Indian writer (born 1965)

Abdul Rasheed (born 1965) is an Indian writer, poet, editor and translator from Karnataka. In 2004 he won Sahitya Akademi Golden Jubilee Award for lifetime achievement. He also a translator, blogger, columnist and radio personality.

==Early life and education==
Abdul Rasheed was born on 28 February 1965 at Suntikoppa, Coorg in Karnataka and grew up in Kodagu district. He obtained his bachelor's degree in journalism from Maharaja's College, Mysore and master's degree in English literature from University of Mysore.

==Professional career==
Rasheed works with All India Radio as a program officer. Currently he is Program Director with Mysuru Akashavani He is the editor of online magazines "Kendasampige" and "Mysorepost" which are widely read by Kannada public. He has written the life stories of celebrated Kannada artists like Vidyabhusana in his blogs.

==Literary works==
Rasheed has published two novels, four books of short stories, four books of creative essays and two anthologies of poetry. His popular stories include "Kirti Patake" (Red Flag) and "Hoovinakolli" His first novel ‘’Hoovinakolli’’ was published online before paperback was released in 2011.

He has also translated the works of Hemingway, Camus, Pushkin, Rumi and Rilke. Rasheed's works are difficult to classify and he is known as a genre bender weaving together prose, poetry, journalism and biography. His works have been translated into English, German, Swedish and Hindi. His poetry collections include ‘’"Nanna Paadige Nanu"’’ and ‘’"Narakada Kennaligeyantha Ninna Benna Huri"’’

Abdul Rasheed is often called Kannada's Basheer because of comparison of his fiction works with that of celebrated Malayalam writer Vaikom Muhammed Basheer.

==Other contributions==
Rasheed writes columns for Kannada newspapers like Vijaya Karnataka. He is a modern pioneer in Kannada column writing. He is a regular speaker at various national and state-level literary festivals including Bangalore Literature Festival, Mysore Literature Festival and Kerala Literature Festival.

He has served as a jury for various literary awards including TOTO Funds Arts (TFA) awards.

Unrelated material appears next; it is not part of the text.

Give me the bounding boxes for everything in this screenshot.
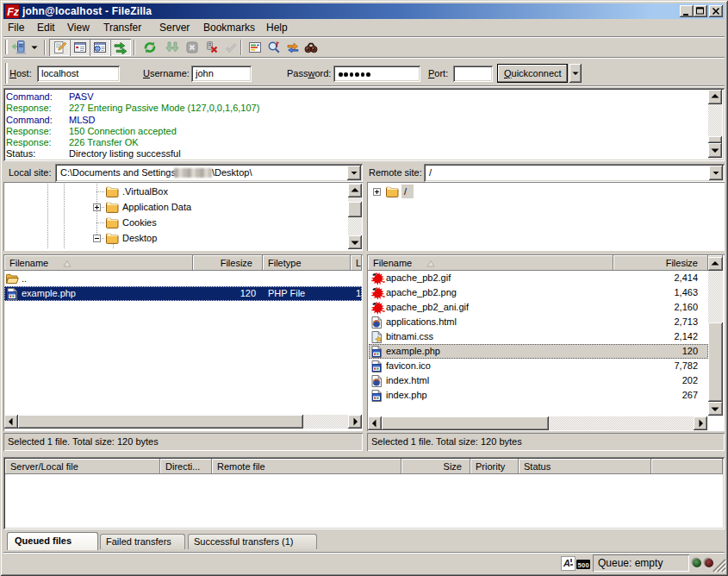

He is the founder editor of Kendasampige Blogging Website, which metamorphosed into the publishing house Kendasampige Prakashana.

Rasheed has been a delegate of Sahitya Akademi to various countries including Sweden and Syria under cultural exchange program. He has addressed seminar of Asia-Pacific Broadcasting Union. He has also collaborated in international literary translation projects.

==Opinion and criticism==
Rasheed feels that the new generation of writers are not bothered about imagery or technique, but rather focused on first hand narratives. Rasheed has been vocally critical of Hindutva terror and religious fundamentalism in contemporary literature. He is also vocal about conservation of tribal language and culture.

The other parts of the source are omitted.